My job is very physical.

Physically caring for a person becomes a two person job quite easily according to health and safety guidelines. This is dictated by the size of the person being cared for and the level of physical care needed.

I have been doing a two person job by myself for well over a decade. As mentioned above this is without holidays/sick leave/etc. Obviously the risk to my safety, health and future caring ability are impacted by this.

There have been times I have not been able to do my job properly leaving all of us doing without - there is not a fine line between not managing and neglect. If I cannot complete my caring job properly then I am guilty of neglect but how can one person do the physical job of two?

In addition any care assistance granted to me is automatically halved since (for example) 2hrs care must then involve 2 people according to guidelines, so I get 1hr care instead. The job is so complex it requires time spent to learn, the hours offered are so few (then halved) and so complicated to arrange that assistance becomes unworkable because it would create neglect.

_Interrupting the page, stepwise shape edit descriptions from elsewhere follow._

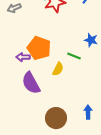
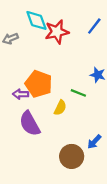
blue arrow: (88, 112) -> (94, 142), moved, turned -136
brown circle: (56, 118) -> (72, 156), moved

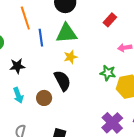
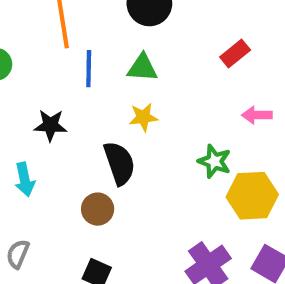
green triangle: (66, 33) -> (142, 68), size x0.7
black star: (17, 66) -> (50, 125), moved
brown circle: (44, 98) -> (98, 209), moved

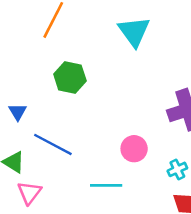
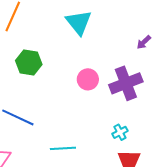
pink circle: (134, 149) -> (88, 79), moved

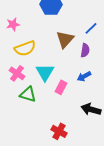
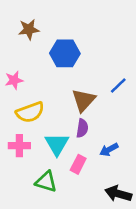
purple semicircle: (85, 50) -> (82, 128), moved
pink cross: (17, 73) -> (19, 146), turned -35
green triangle: (28, 94) -> (46, 182), moved

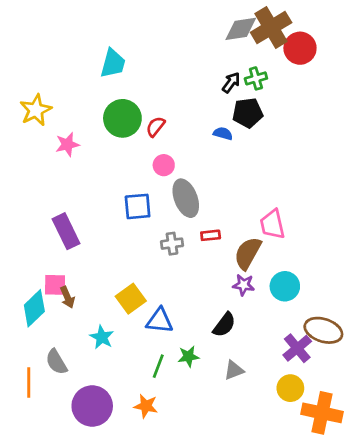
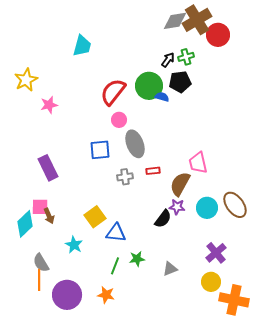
green circle: (122, 118) -> (149, 86), moved
red semicircle: (155, 127) -> (113, 92), size x1.8
black semicircle: (224, 325) -> (163, 219), moved
brown ellipse: (323, 330) -> (235, 205), moved, turned 36
orange line: (29, 383) -> (39, 280), moved

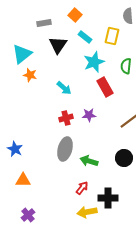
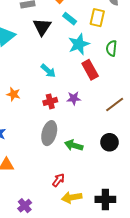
orange star: (30, 75) -> (13, 94), moved
red arrow: (82, 188) -> (58, 180), moved
black cross: (108, 198) -> (105, 199), moved
purple cross: (28, 215) -> (25, 206), moved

I know many people in this situation. I know others who do not require as complex a level of care who have been getting by with assistance and it works well, until now when the pandemic has stopped a great deal of care in homes due to safety concern. Some of these people are having to return their direct payment money leaving them in limbo - not knowing what happens next or if they will get help again in the future.

I constantly meet the attitude that "the social" pay for everything needed. I wish it did and this urban myth needs challenged or there will never be impetus for change.